== Segment start ==
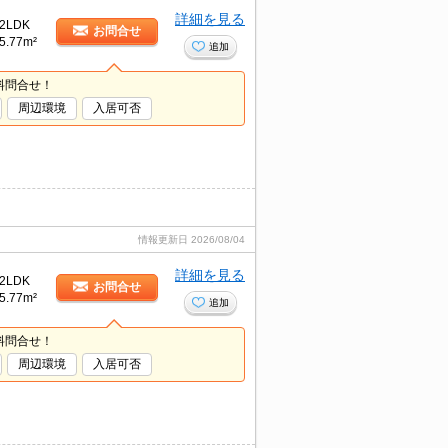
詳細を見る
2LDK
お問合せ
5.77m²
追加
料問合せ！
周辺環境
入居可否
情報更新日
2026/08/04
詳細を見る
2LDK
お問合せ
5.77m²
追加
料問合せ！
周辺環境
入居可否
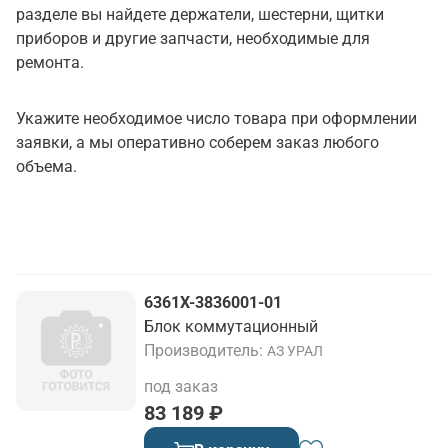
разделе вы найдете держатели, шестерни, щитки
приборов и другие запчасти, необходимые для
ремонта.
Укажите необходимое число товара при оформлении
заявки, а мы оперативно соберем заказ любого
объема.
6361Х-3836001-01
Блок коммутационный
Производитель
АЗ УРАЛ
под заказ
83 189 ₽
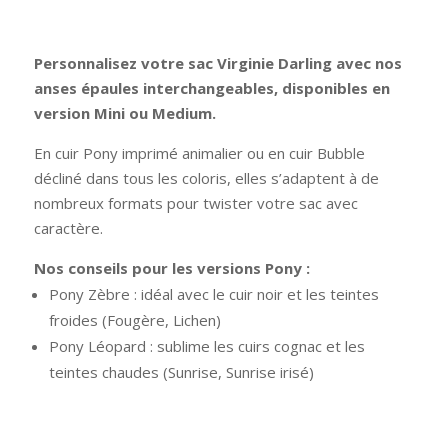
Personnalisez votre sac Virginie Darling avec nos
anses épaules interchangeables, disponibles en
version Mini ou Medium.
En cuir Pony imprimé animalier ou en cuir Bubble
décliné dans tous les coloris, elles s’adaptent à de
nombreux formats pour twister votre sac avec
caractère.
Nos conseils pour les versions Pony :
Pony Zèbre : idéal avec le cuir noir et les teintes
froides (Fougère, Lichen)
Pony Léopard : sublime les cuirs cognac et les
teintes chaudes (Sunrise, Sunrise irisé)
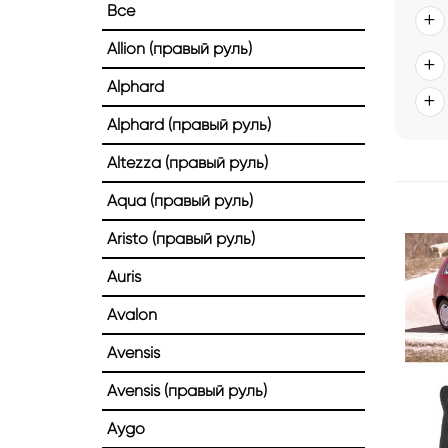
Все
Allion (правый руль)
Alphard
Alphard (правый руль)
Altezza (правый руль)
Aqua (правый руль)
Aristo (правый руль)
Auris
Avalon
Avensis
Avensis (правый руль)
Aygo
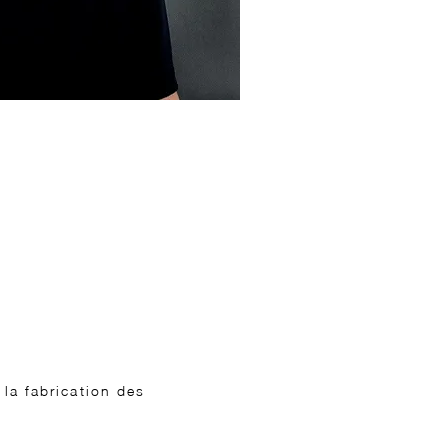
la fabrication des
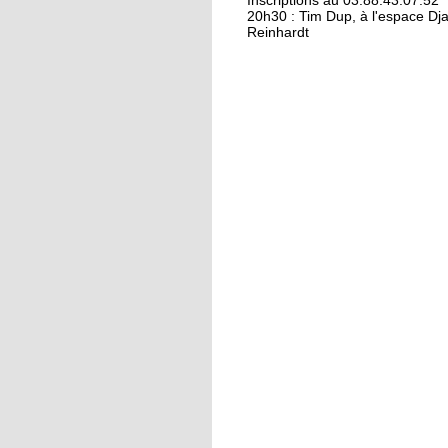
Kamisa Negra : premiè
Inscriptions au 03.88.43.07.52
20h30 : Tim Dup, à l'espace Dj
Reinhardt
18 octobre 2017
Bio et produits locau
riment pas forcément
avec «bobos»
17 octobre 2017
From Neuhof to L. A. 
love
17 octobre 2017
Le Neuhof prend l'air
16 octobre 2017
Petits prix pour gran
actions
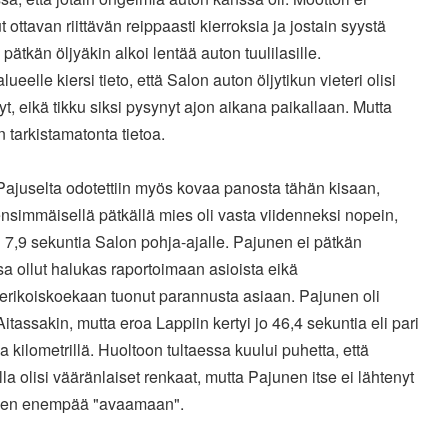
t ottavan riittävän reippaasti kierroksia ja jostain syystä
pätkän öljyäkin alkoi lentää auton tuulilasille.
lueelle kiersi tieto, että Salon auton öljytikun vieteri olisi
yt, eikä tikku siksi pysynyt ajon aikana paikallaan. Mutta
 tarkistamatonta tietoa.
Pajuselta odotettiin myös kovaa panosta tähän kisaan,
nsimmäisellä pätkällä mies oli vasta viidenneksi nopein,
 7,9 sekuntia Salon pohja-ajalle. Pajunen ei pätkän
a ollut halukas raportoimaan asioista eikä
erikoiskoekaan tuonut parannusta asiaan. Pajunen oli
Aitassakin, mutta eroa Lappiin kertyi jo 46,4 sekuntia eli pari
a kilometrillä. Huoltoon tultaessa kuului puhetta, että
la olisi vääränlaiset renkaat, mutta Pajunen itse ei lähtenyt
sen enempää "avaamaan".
== Segment end ==
(TASK STATEMENT): Every entry must be reproduced exactly, with the images left out.

(RESPONSE):
詳細を見る
2LDK
お問合せ
5.77m²
追加
料問合せ！
周辺環境
入居可否
情報更新日
2026/08/04
詳細を見る
2LDK
お問合せ
5.77m²
追加
料問合せ！
周辺環境
入居可否
разделе вы найдете держатели, шестерни, щитки
приборов и другие запчасти, необходимые для
ремонта.
Укажите необходимое число товара при оформлении
заявки, а мы оперативно соберем заказ любого
объема.
6361Х-3836001-01
Блок коммутационный
Производитель
АЗ УРАЛ
под заказ
83 189 ₽
Personnalisez votre sac Virginie Darling avec nos
anses épaules interchangeables, disponibles en
version Mini ou Medium.
En cuir Pony imprimé animalier ou en cuir Bubble
décliné dans tous les coloris, elles s’adaptent à de
nombreux formats pour twister votre sac avec
caractère.
Nos conseils pour les versions Pony :
Pony Zèbre : idéal avec le cuir noir et les teintes
froides (Fougère, Lichen)
Pony Léopard : sublime les cuirs cognac et les
teintes chaudes (Sunrise, Sunrise irisé)
Все
Allion (правый руль)
Alphard
Alphard (правый руль)
Altezza (правый руль)
Aqua (правый руль)
Aristo (правый руль)
Auris
Avalon
Avensis
Avensis (правый руль)
Aygo
la fabrication des
Kamisa Negra : premiè
Inscriptions au 03.88.43.07.52
20h30 : Tim Dup, à l'espace Dj
Reinhardt
18 octobre 2017
Bio et produits locau
riment pas forcément
avec «bobos»
17 octobre 2017
From Neuhof to L. A. 
love
17 octobre 2017
Le Neuhof prend l'air
16 octobre 2017
Petits prix pour gran
actions
t ottavan riittävän reippaasti kierroksia ja jostain syystä
pätkän öljyäkin alkoi lentää auton tuulilasille.
lueelle kiersi tieto, että Salon auton öljytikun vieteri olisi
yt, eikä tikku siksi pysynyt ajon aikana paikallaan. Mutta
 tarkistamatonta tietoa.
Pajuselta odotettiin myös kovaa panosta tähän kisaan,
nsimmäisellä pätkällä mies oli vasta viidenneksi nopein,
 7,9 sekuntia Salon pohja-ajalle. Pajunen ei pätkän
a ollut halukas raportoimaan asioista eikä
erikoiskoekaan tuonut parannusta asiaan. Pajunen oli
Aitassakin, mutta eroa Lappiin kertyi jo 46,4 sekuntia eli pari
a kilometrillä. Huoltoon tultaessa kuului puhetta, että
la olisi vääränlaiset renkaat, mutta Pajunen itse ei lähtenyt
sen enempää "avaamaan".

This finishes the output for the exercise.